MACEDONIA - the "Interval"
Macedonia is a region in the south-central part of the Balkan Peninsula, in southeastern Europe.
Demetrios Poliorketes, 294-288 B.C. (son of Antigonos the One-eyed, Demetrios Poliorketes (the 'Besieger') was a romantic character who pursued a colourful career spanning more than three decades. In his earlier years he assisted his father, whose power was centred in Asia Minor, and in 306 he achieved a great naval victory over Ptolemy of Egypt in the battle of Salamis, off the coast of Cyprus. After many vicissitudes he seized the Macedonian throne in 294, and although he reigned for only six years the dynasty which he founded lasted until the end of the Macedonian Kingdom.
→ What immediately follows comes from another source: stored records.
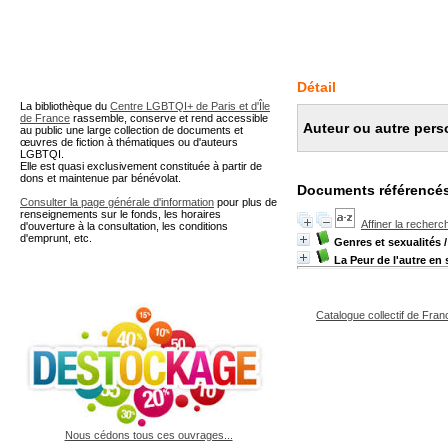
A partir de cette page vous 
Détail
La bibliothèque du
Centre LGBTQI+ de Paris et d'Île
de France
rassemble, conserve et rend accessible
Auteur ou autre pers
au public une large collection de documents et
œuvres de fiction à thématiques ou d'auteurs
LGBTQI.
Elle est quasi exclusivement constituée à partir de
dons et maintenue par bénévolat.
Documents référencés
Consulter la page générale d'information
pour plus de
renseignements sur le fonds, les horaires
Affiner la recherc
d'ouverture à la consultation, les conditions
d'emprunt, etc.
Genres et sexualités
/
La Peur de l'autre en 
Catalogue collectif de Fran
Nous cédons tous ces ouvrages...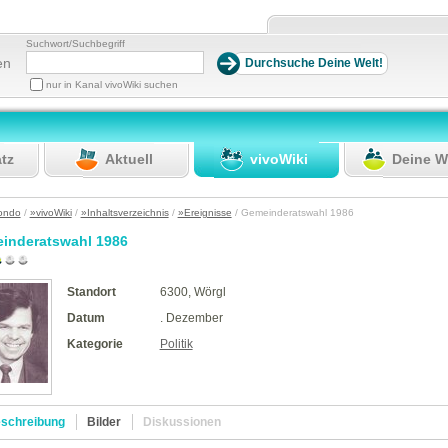
Suchwort/Suchbegriff
en
nur in Kanal vivoWiki suchen
atz
Aktuell
vivoWiki
Deine W
ondo
/
»vivoWiki
/
»Inhaltsverzeichnis
/
»Ereignisse
/ Gemeinderatswahl 1986
inderatswahl 1986
Standort
6300, Wörgl
Datum
. Dezember
Kategorie
Politik
schreibung
Bilder
Diskussionen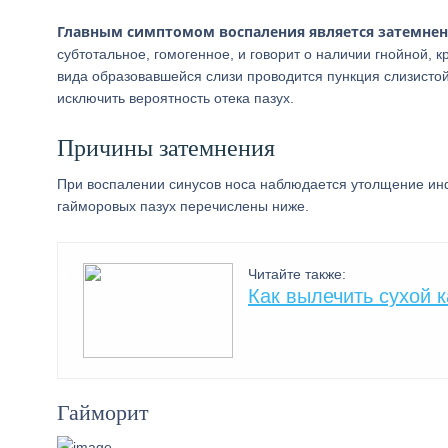
Главным симптомом воспаления является затемнени
субтотальное, гомогенное, и говорит о наличии гнойной, 
вида образовавшейся слизи проводится пункция слизисто
исключить вероятность отека пазух.
Причины затемнения
При воспалении синусов носа наблюдается утолщение ин
гайморовых пазух перечислены ниже.
Читайте также:
Как вылечить сухой 
Гайморит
He died as a captive in Syria in 283 B.C.
Following Demetrios' overthrow by Lysimachos and Pyrrhos, Macedon underwent a decade during which no ruler was able to control the country for any length of time, known as the 'Interval' or Interregnum and lasted 288-277 B.C. Most of the bronze coins issued in this period were anonymous, though a few have the name of Pyrrhos in monogrammatic form. Lysimachos also struck some tetradrachms of his usual type at the Amphipolis mint.
Antigonos Gonatas was the son of Demetrios Poliorketes, and claimed his father's throne after achieving a notable victory over the Gallic invaders in Thrace. The Macedonian kingdom prospered again under his long and enlightened rule, 277-239 B.C.